- Born: August 28, 1912 New York City, U.S.
- Died: December 7, 2004 (aged 92) New York City, U.S.
- Education: Dartmouth College (BA) Yale University (JD)
- Occupation: Lawyer

= Oscar M. Ruebhausen =

American lawyer (1912–2004)

Oscar M. Ruebhausen (August 28, 1912 – December 7, 2004) was an American lawyer, adviser to Governor Nelson A. Rockefeller, and president of the New York City Bar Association.

==Early life and education==
Oscar Ruebhausen was born in Manhattan on August 28, 1912, and was raised in Vermont. He attended Dartmouth College, where he graduated summa cum laude, and Yale Law School, where he was notes editor of the Yale Law Journal.

==Career==
In 1937, Ruebhausen joined the law firm Debevoise, Stevenson, Plimpton & Page, a precursor to the modern firm of Debevoise & Plimpton.

Ruebhausen was exempted from military service during World War II for health reasons, but in 1941 he moved to Washington, D.C. to work for the Lend-Lease Administration financing material aid for the Allied war effort in Europe. In 1944, he became general counsel to the Office of Scientific Research and Development (OSRD), headed by the engineer Vannevar Bush. That year, at the request of President Franklin D. Roosevelt, Ruebhausen helped Bush draft a letter on how scientific research could be useful to the United States in peacetime. The letter became the blueprint for the establishment of the National Science Foundation in 1950.

After the war, Ruebhausen returned to practice at Debevoise & Plimpton, where he remained until his retirement in 1987. From 1950 to 1951, he also served as counsel to the International Development Advisory Board, where he began a lifelong relationship with Nelson A. Rockefeller, the organization's chairman, as a friend and political adviser. When Rockefeller became Governor of New York, Ruebhausen served him in a number of capacities, including as chairman of a Task Force on Protection from Radioactive Fallout, as Special Adviser on Atomic Energy, and as chairman of a panel on Insurance Holding Companies.
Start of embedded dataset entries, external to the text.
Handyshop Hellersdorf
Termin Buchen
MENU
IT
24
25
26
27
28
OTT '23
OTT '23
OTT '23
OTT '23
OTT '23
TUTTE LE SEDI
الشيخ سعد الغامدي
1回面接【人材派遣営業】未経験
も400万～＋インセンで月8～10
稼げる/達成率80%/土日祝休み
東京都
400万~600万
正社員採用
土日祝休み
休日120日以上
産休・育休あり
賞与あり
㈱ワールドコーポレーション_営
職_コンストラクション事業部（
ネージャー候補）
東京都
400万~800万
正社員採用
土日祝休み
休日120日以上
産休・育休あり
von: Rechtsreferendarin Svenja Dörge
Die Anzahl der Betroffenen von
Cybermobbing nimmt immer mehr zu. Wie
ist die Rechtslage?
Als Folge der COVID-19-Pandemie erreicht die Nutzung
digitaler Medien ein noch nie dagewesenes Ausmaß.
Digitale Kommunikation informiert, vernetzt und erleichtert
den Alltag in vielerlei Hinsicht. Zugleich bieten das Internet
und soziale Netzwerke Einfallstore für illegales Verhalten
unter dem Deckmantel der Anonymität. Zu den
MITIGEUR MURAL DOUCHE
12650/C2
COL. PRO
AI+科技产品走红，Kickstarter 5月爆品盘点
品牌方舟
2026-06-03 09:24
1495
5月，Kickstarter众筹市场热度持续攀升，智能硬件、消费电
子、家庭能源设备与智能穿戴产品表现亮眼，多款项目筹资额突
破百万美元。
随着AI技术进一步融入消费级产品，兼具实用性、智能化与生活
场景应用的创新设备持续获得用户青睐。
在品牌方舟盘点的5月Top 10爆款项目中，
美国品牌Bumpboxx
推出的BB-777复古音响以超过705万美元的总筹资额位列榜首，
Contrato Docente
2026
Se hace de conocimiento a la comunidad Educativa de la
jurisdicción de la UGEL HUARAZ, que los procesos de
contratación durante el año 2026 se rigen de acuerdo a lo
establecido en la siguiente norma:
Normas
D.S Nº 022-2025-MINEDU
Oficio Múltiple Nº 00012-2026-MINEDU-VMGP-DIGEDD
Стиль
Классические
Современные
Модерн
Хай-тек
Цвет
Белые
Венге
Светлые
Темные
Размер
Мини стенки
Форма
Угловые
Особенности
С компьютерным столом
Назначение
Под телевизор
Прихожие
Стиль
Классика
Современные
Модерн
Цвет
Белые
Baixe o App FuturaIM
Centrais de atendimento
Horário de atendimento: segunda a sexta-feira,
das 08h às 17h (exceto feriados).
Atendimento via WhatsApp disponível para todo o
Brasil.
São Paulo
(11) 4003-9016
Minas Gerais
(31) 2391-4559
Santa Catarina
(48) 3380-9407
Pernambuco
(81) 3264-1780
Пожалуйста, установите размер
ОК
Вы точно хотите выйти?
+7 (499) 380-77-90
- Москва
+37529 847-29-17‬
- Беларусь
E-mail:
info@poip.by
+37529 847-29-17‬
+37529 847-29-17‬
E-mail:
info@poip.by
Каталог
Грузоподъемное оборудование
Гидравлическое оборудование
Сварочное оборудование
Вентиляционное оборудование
Ruebhausen also maintained a long relationship with the New York City Bar Association, where he served as president from 1980 to 1982. In keeping with his professional interest in science, he served as chairman of the Association's Special Committee on Atomic Energy from 1949 to 1959 and as chair of the Committee on Science and the Law from 1959 to 1967.
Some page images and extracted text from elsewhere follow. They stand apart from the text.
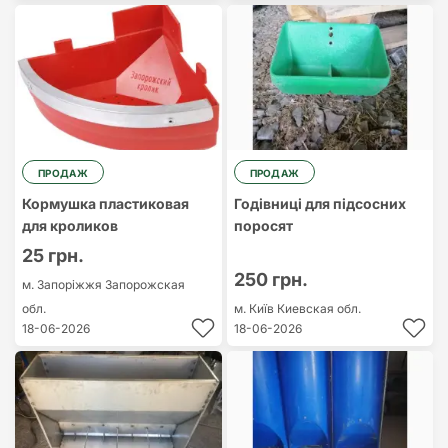
ПРОДАЖ
ПРОДАЖ
Кормушка пластиковая
Годівниці для підсосних
для кроликов
поросят
25 грн.
250 грн.
м. Запоріжжя
Запорожская
обл.
м. Київ
Киевская обл.
18-06-2026
18-06-2026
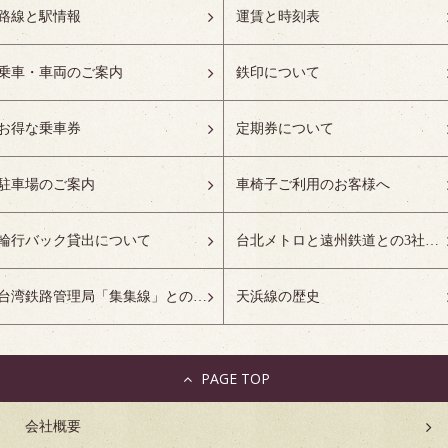
路線と駅情報
運賃と時刻表
乗車・車両のご案内
鉄印について
お得な乗車券
定期券について
駐車場のご案内
車椅子ご利用のお客様へ
輪行バック貸出について
台北メトロと遠州鉄道との3社友好協定について
台湾鉄路管理局「集集線」との姉妹鉄道協定について
天浜線の歴史
PAGE TOP
会社概要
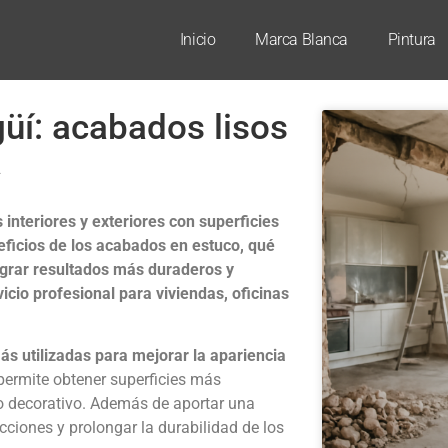
Inicio
Marca Blanca
Pintura
güí: acabados lisos
a
interiores y exteriores con superficies
neficios de los acabados en estuco, qué
ograr resultados más duraderos y
cio profesional para viviendas, oficinas
s utilizadas para mejorar la apariencia
 permite obtener superficies más
do decorativo. Además de aportar una
cciones y prolongar la durabilidad de los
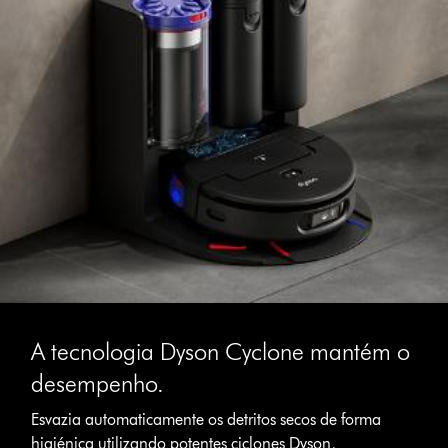
A tecnologia Dyson Cyclone mantém o
desempenho.
Esvazia automaticamente os detritos secos de forma
higiénica utilizando potentes ciclones Dyson,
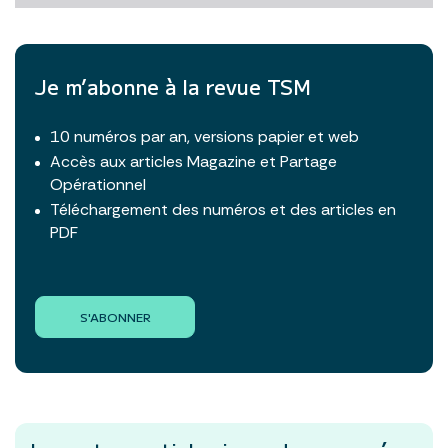
Je m’abonne à la revue TSM
10 numéros par an, versions papier et web
Accès aux articles Magazine et Partage
Opérationnel
Téléchargement des numéros et des articles en
PDF
S'ABONNER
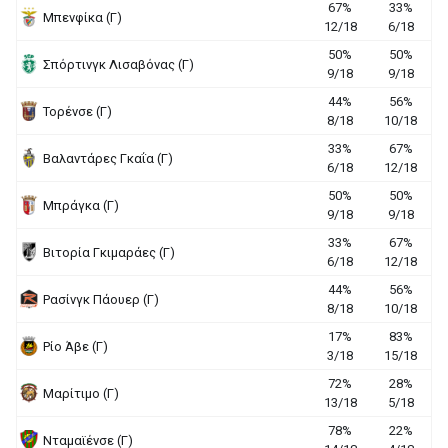
67%
33%
Μπενφίκα (Γ)
12/18
6/18
50%
50%
Σπόρτινγκ Λισαβόνας (Γ)
9/18
9/18
44%
56%
Τορένσε (Γ)
8/18
10/18
33%
67%
Βαλαντάρες Γκαΐα (Γ)
6/18
12/18
50%
50%
Μπράγκα (Γ)
9/18
9/18
33%
67%
Βιτορία Γκιμαράες (Γ)
6/18
12/18
44%
56%
Ρασίνγκ Πάουερ (Γ)
8/18
10/18
17%
83%
Ρίο Άβε (Γ)
3/18
15/18
72%
28%
Μαρίτιμο (Γ)
13/18
5/18
78%
22%
Νταμαϊένσε (Γ)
==Personal life and death==
Ruebhausen married Zelia K. Peet in 1942. He was widowed when she died in 1990. Oscar Ruebhausen died on December 7, 2004, at New York Presbyterian Hospital in Manhattan. He was 92 years old.

==Sources==
- Morris, Jeffrey B. "Making Sure We are True to Our Founders": The Association of the Bar of the City of New York, 1980-1995. New York, NY: Fordham University Press, 1997. ISBN 0-8232-1738-8
- "Oscar M. Ruebhausen, 92, Former Rockefeller Adviser, is Dead." The New York Times. December 12, 2004.